多くの場合、提示額は経験や役割によって決まります。

つまり同じ求人でも、

  • 要件を一部満たす:600万円

  • 十分満たす:750万円

  • 即戦力かつ希少性が高い:900万円

という可能性があります。

そこで求人を見るときは、

「この求人の上限年収はいくらか」

だけでなく、

「自分ならレンジのどこで評価されそうか」

まで考えます。

複数の転職サービスやエージェントから意見を聞くのも、市場価値を把握する方法の一つです。

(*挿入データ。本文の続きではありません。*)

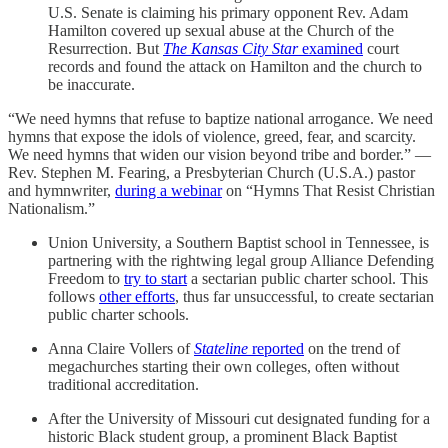
U.S. Senate is claiming his primary opponent Rev. Adam
Hamilton covered up sexual abuse at the Church of the
Resurrection. But
The Kansas City Star
examined
court
records and found the attack on Hamilton and the church to
be inaccurate.
“We need hymns that refuse to baptize national arrogance. We need
hymns that expose the idols of violence, greed, fear, and scarcity.
We need hymns that widen our vision beyond tribe and border.” —
Rev. Stephen M. Fearing, a Presbyterian Church (U.S.A.) pastor
and hymnwriter,
during a webinar
on “Hymns That Resist Christian
Nationalism.”
Union University, a Southern Baptist school in Tennessee, is
partnering with the rightwing legal group Alliance Defending
Freedom to
try to start
a sectarian public charter school. This
follows
other efforts
, thus far unsuccessful, to create sectarian
public charter schools.
Anna Claire Vollers of
Stateline
reported
on the trend of
megachurches starting their own colleges, often without
traditional accreditation.
After the University of Missouri cut designated funding for a
historic Black student group, a prominent Black Baptist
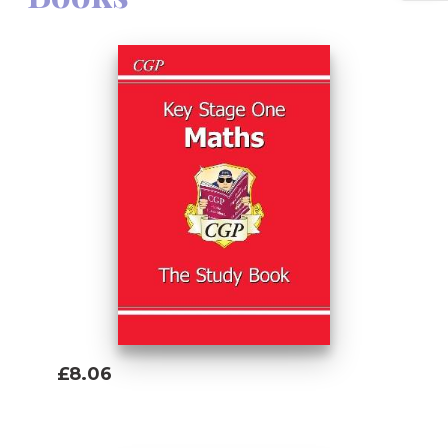
£8.06
Add To Basket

一社だけの評価で判断せず、複数の情報を比較することが重要です。


7.オファーでは「年収総額」を確認する

転職時に提示される報酬は、企業によって構成が異なります。

例えば、

基本給
固定残業代
賞与
インセンティブ
ストックオプション
各種手当

などがあります。

そのため「年収750万円」と書かれていても、中身を確認する必要があります。

例えば、

A社:

基本給700万円+賞与50万円

B社:

基本給600万円+成果連動賞与150万円

では、報酬の確実性が違います。

特に変動賞与やインセンティブが大きい場合は、

「標準的にどの程度支給されているのか」

を確認しておきましょう。

また、年収交渉では、

「もっと欲しいです」

だけではなく、

自分の経験・市場価値・他社オファーなど、客観的な根拠

を持って話すことが重要です。


年収アップだけで転職すると後悔しやすいケース

年収が上がる転職が、必ずしも良い転職とは限りません。

特に注意したいのは次のようなケースです。

仕事の難易度だけが大きく上がる

年収が100万円上がっても、責任や労働時間が大幅に増えれば、満足度が下がる可能性があります。

市場価値につながらない

短期的には年収が上がっても、専門性や経験が積めない仕事なら、数年後の選択肢が狭くなることがあります。

タイトルだけ上がる

「部長」「責任者」といった肩書きでも、実際には権限やマネジメント経験を得られないケースもあります。

転職では、

「今いくらもらえるか」だけでなく、「3年後に何ができるようになるか」

まで考えることが重要です。


年収を上げたい人が最初にやる5ステップ

転職を始める前に、次の順番で整理すると判断しやすくなります。

STEP 1|現在の市場価値を調べる

自分の経験に近い求人を10〜20件程度見て、年収レンジを確認します。

STEP 2|成果を棚卸しする

担当業務ではなく、成果・改善・責任範囲を書き出します。

STEP 3|希望年収と最低ラインを決める

「いくらなら転職するか」を明確にします。

STEP 4|高く評価される役割・市場を探す

会社名ではなく、ポジションと業界を比較します。

STEP 5|複数社を比較する

一社だけで判断せず、仕事内容・年収・将来性を比較します。


よくある質問

Q.転職すれば年収は必ず上がりますか?

必ず上がるわけではありません。

現在の給与が市場相場より低ければ上がりやすい一方、現在の会社で相場以上の報酬を得ている場合は、転職によって下がる可能性もあります。

まずは自分の市場価値を把握することが重要です。

Q.希望年収は高めに伝えた方がいいですか?

根拠のない高い金額を伝えるのはおすすめしません。

現在の年収、経験、求人レンジ、市場相場などを踏まえて、説明できる金額を提示する方が交渉しやすくなります。

Q.年収が下がる転職は避けるべきですか?

必ずしもそうとは限りません。

例えば短期的に年収が下がっても、

  • 将来的に高く評価される専門性

  • マネジメント経験

  • 新しい業界経験

  • 事業責任者経験

などが得られるなら、中長期的には年収が上がる可能性があります。

判断すべきなのは、

「1年後の年収」ではなく「3〜5年後の市場価値」

です。


まとめ|年収アップは「会社探し」の前に決まる

年収を上げる転職で最初に考えたいのは、

「年収の高い会社はどこか」

ではありません。

まず考えるべきなのは、

「自分はどの市場・どの役割で高く評価されるのか」

です。

整理したいポイントは次の5つです。

  1. 現在の市場価値を把握する

  2. 希望年収と転職最低ラインを決める

  3. 会社ではなく役割で年収を見る

  4. 自分を高く評価する市場を探す

  5. 成果を数字や変化で説明できる状態にする

年収はキャリアの重要な要素です。

ただし、年収だけを追いかけると、仕事内容や将来の市場価値とのバランスを崩すことがあります。

「今よりいくら上がるか」だけではなく、「この転職で自分の価値はどう上がるか」

まで考える。

それが、中長期的に年収を上げ続けるためのキャリア設計につながります。